Anaesthetic management of ventricular septal defect closure under cardiopulmonary bypass in a child with recently diagnosed hepatitis A.

Sathyanarayan J, Praveenkumar BA, Shio Priye, Bhaskar BV, Durgaprasad Reddy
3.922 1.210


Hepatitis A is highly contagious and is spread largely by the fecal-oral route, more commonly in areas of overcrowding and poor sanitation. Infection is common in children but often asymptomatic. Acute liver failure complicates acute hepatitis A in only 0.1% of cases and chronic infection does not occur. A 2-yr-old female baby was operated for Ventricular Septal Defect (VSD) closure under cardiopulmonary bypass.
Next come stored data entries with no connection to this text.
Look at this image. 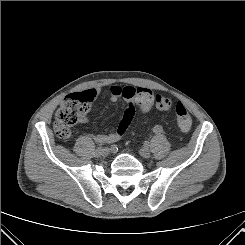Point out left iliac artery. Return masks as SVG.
<instances>
[{
    "label": "left iliac artery",
    "mask_w": 245,
    "mask_h": 245,
    "mask_svg": "<svg viewBox=\"0 0 245 245\" xmlns=\"http://www.w3.org/2000/svg\"><path fill=\"white\" fill-rule=\"evenodd\" d=\"M162 131L161 127L160 126H155L154 127V132L155 133H160Z\"/></svg>",
    "instance_id": "obj_1"
}]
</instances>
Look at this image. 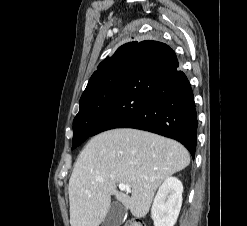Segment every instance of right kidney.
Returning a JSON list of instances; mask_svg holds the SVG:
<instances>
[{
	"label": "right kidney",
	"mask_w": 247,
	"mask_h": 226,
	"mask_svg": "<svg viewBox=\"0 0 247 226\" xmlns=\"http://www.w3.org/2000/svg\"><path fill=\"white\" fill-rule=\"evenodd\" d=\"M182 192V182L176 177H168L162 183L151 209L154 226H174L182 205Z\"/></svg>",
	"instance_id": "right-kidney-1"
}]
</instances>
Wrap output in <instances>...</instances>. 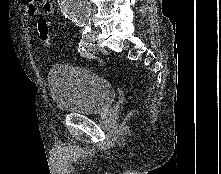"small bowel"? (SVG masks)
<instances>
[{"label": "small bowel", "mask_w": 221, "mask_h": 174, "mask_svg": "<svg viewBox=\"0 0 221 174\" xmlns=\"http://www.w3.org/2000/svg\"><path fill=\"white\" fill-rule=\"evenodd\" d=\"M26 11L29 16L34 17L39 14V8L35 0H23ZM55 11L54 5L49 0H45L43 3V12L45 15H52Z\"/></svg>", "instance_id": "obj_1"}]
</instances>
She was diagnosed to have acute hepatitis A while preoperative evaluation and was decided to operate once the acute phase resolves as indicated by liver enzymes touching baseline. General anesthesia was induced with morphine, atracurium and maintained with morphine, propofol and atracurium. No complications were encountered during perioperative period. We concluded that following acute hepatitis, surgery can be done on cardiopulmonary bypass as early as the acute phase resolves using anesthetic agents that are least hepatotoxic and metabolism of which is less affected by liver disease. Additionally insult from cardiopulmonary bypass can be minimized by reducing bypass time, non pulsatile flows and normothermia. By close follow-up of patients clinically and biochemically, it is possible to reduce the complication rates to a minimum.
Key words: Hepatitis A, general anaesthesia, cardiopulmonary bypass, ventricular septal defect.